Crocs Goes Public; Investors Go Crazy - NewWest (Missoula,MT)
"There's the delectable scent of money in the air in Boulder today, as the long-awaited initial public offering of Crocs, the rubber-clog company based just up the road in Niwot, has gone off like gangbusters.
The stock (ticker symbol CROX) was priced at $21 a share, already above its original price range of $13-$15, and opened at $30. It has since climbed as much as 40 percent. Crocs founder George Boedecker Jr. and his partner, high school chum Lyndon Hanson, both Boulder natives, sold about half the shares on the open market and half to friends and family, which means the local Land Rover dealer can expect a busy weekend.

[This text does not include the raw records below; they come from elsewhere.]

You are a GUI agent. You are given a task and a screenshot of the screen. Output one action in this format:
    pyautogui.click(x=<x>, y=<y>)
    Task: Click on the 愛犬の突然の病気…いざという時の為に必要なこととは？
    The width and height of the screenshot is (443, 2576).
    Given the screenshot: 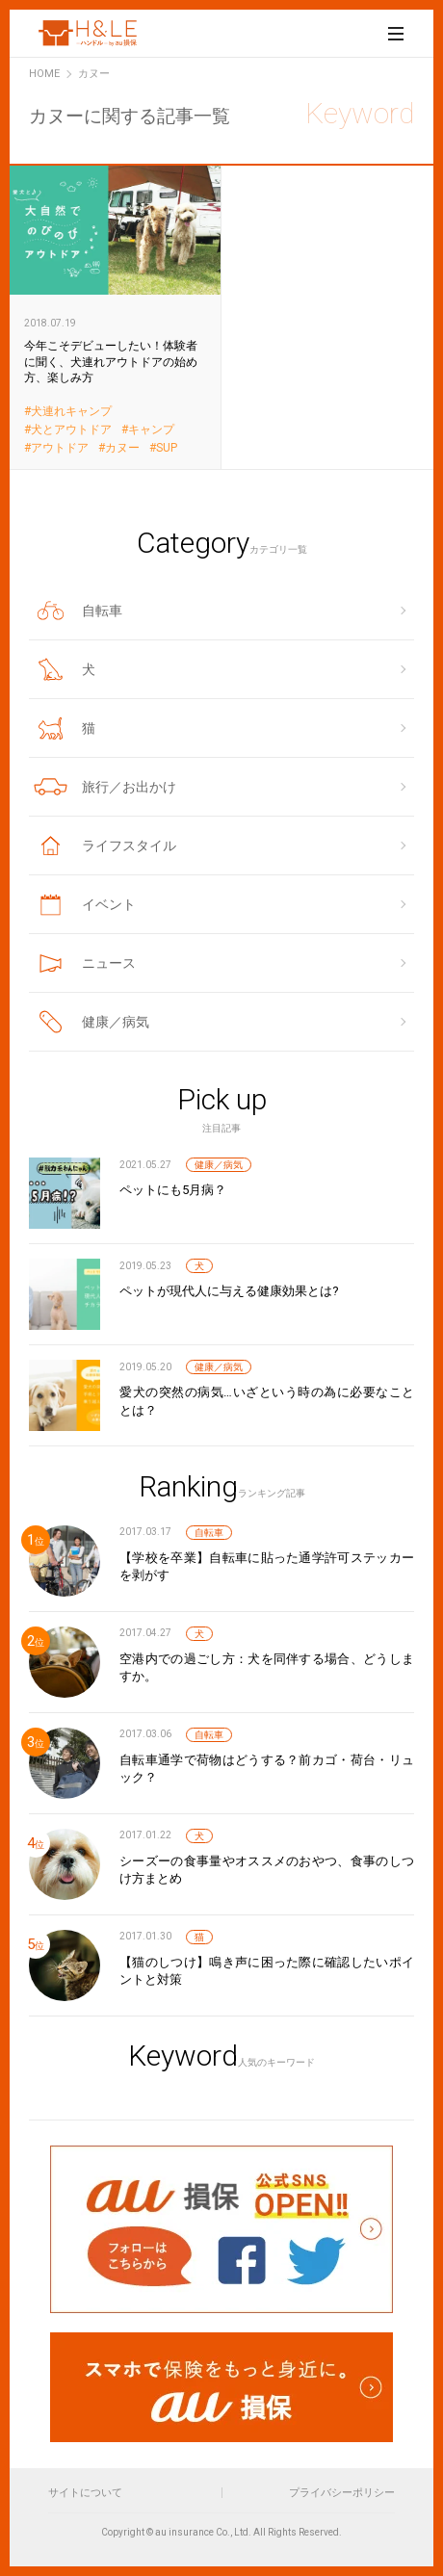 What is the action you would take?
    pyautogui.click(x=266, y=1401)
    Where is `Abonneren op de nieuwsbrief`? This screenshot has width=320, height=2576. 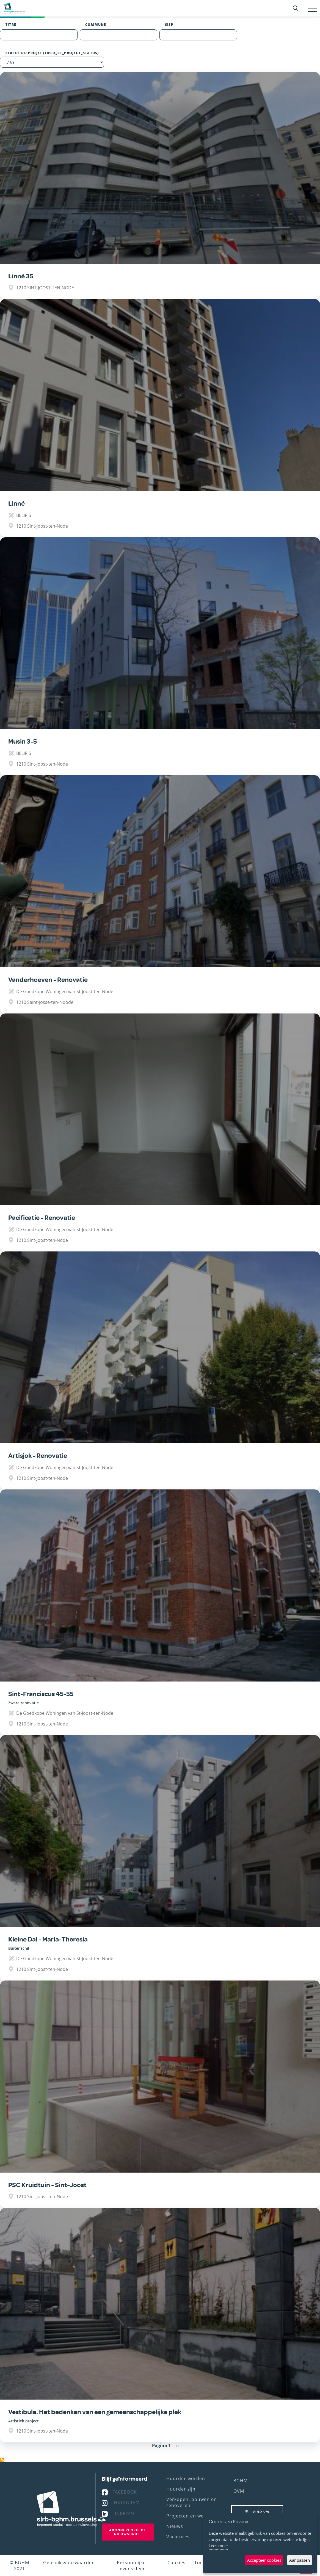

Crocs is one of only a handful of companies to see their share price actually open above a forecast price that had already been raised. After the roadshow, in which Crocs executive toured to promote the IPO to big investors, the number of shares was raised by 10 percent to 9.9 million and the price went up to $19-$20.
I've expressed my slight doubts about Crocs – essentially a footwear fad – as a long-term company. The company holds a patent not on the shoes' distinctive design but on the material, a rubbery closed-cell resin. Crocs is said to be looking for other applications for the stuff, while much cheaper knockoffs fill the discount aisle at Target. Sources on both Wall Street and Pearl Street also harbor some concerns about the company's phenomenal growth curve.
But this is not a day for skepticism. Those of us not in on the stock rush can only look on and congratulate the entrepreneurs behind Crocs – and hope for some economic runoff effect."